Covered entities and their business associates must remain HIPAA compliant whenever using and disclosing PHI. What that means is that PHI is not accidentally or maliciously exposed. And that means putting PHI through a de-identification process.
A recap of PHI
PHI refers to personally identifiable information (PII) utilized or stored for patient care. But HIPAA does not just confine PHI to medical records and test results. PHI is any information doctors use and/or disclose during care that can identify a patient. Generally, 18 PHI identifiers may distinguish a patient.
|Patient names||Geographical elements||Dates related to the health or identity of individuals|
|Telephone numbers||Fax numbers||Email addresses|
|Social security numbers||Medical record numbers||Health insurance beneficiary numbers|
|Account numbers||Certificate/license numbers||Vehicle identifiers|
|Device attributes or serial numbers||Digital identifiers, such as website URLs||IP addresses|
|Biometric elements (e.g., fingerprints)||Photographs of a patient’s face||Other identifying numbers or codes|
According to the Privacy Rule, covered entities can use and disclose PHI for treatment, if required by law, and for public health purposes. When used with medical information, such as the details of a patient's mental and physical health, any identifier is PHI.
PHI identification and de-identification
The growth of healthcare technology accelerated the need for HIPAA to provide more robust guidelines on sharing sensitive information. And part of this is identifying and understanding an organization's PHI within its systems. Questions organizations must ask (e.g., during a risk assessment) include:
- Where and how is PHI stored?
- What type of PHI do we work with?
- Who has access to the PHI, and when?
- Who needs access to the PHI, and for what?
These identity-focused questions enable organizations to put security processes in place. These processes, such as de-identification, ensure that only a minimum amount of information is used, shared, and disclosed.
De-identification, required under the Privacy Rule, is the process of removing or modifying identifiers (i.e., PII) from data. When sharing data in a manner that doesn't align with the Privacy Rule, it's required to de-identify all identifiers.
Data must be de-identified so it can't be used to identify patients. Moreover, the data is no longer subjected to HIPAA since PHI is removed. De-identification doesn't guarantee that the data cannot be linked to an individual, but it does reduce the risk.

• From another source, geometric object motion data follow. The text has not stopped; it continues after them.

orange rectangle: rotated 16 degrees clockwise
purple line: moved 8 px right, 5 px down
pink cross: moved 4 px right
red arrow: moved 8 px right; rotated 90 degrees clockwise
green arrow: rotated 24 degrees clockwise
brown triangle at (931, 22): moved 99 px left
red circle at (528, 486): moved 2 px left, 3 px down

HIPAA methods of de-identification
On its web page about de-identification, HIPAA focuses on two methods: the safe harbor method and expert determination.

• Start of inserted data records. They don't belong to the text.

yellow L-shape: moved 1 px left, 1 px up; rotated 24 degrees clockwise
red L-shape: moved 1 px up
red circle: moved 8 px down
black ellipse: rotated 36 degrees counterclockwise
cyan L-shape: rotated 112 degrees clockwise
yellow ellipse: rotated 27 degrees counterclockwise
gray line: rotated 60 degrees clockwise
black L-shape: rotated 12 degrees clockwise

The safe harbor method focuses on the removal of the 18 identifiers from data. By removing this information, the risk of re-identification is substantially reduced. Safe harbor leaves a limited data set that may still have some inherent privacy risks. It is restrictive, less context-sensitive, and it can be hard to rematch data afterward if needed.
Expert determination is as it states - hiring an expert knowledgeable in statistics to alter data so that PHI/PII is unidentifiable. The expert evaluates the data to determine that the risk of re-identification is minimal. This approach assesses various factors and applies rigorous techniques to ensure the de-identified data cannot be linked back to individuals.
Why PHI (de-)identification is important
The de-identification of PHI ensures that patients' information remains safeguarded, maintaining HIPAA privacy and trust standards. But protecting patients' information is only one, albeit important, reason to de-identify PHI.
Another reason has to do with HIPAA allowing for the release of limited data sets. For example, think about the pandemic and how health practitioners were able to release statistics without any patient markers. The de-identification of PHI allows healthcare organizations to share this data internally and with third-party organizations for research, marketing, and public health purposes.
Furthermore, de-identifying PHI before further processing eliminates the need for entities to get authorization from each patient. This, in turn, reduces organizations' administrative burden while ensuring that patients' data remains private.
How can software help with de-identifying?
Traditionally, healthcare organizations used manual methods to de-identify PHI. But human error is inevitable. Professionals are likely to miss one or more PHI identifiers or even mistake data as PHI that is not.
This creates privacy risks for individuals and increases the risk of noncompliance with HIPAA. Additionally, online medical records (and patient data itself) have become more common, widespread, and accessible. That is why the need for an automated de-identification process of medical data is more acute.
So much so that the U.S. National Institute of Standards and Technology even provides a list of de-identification tools (i.e., software). Automation makes it possible to:
- Scrub data at scale
- Minimize over-scrubbing
- Reduce compliance costs
- Reduce reliance on old data
- Speed up the process of de-identification
- In some cases, produce more accurate results
De-identification software makes it possible to derive value from data sets without risking PHI. Software can keep an organization HIPAA compliant and help identify and de-identify data.
HIPAA compliance requires keeping PHI protected, and understanding and utilizing de-identification techniques is essential to this compliance. PHI de-identification software can be a powerful tool to minimize identity risks and ensure healthcare data privacy.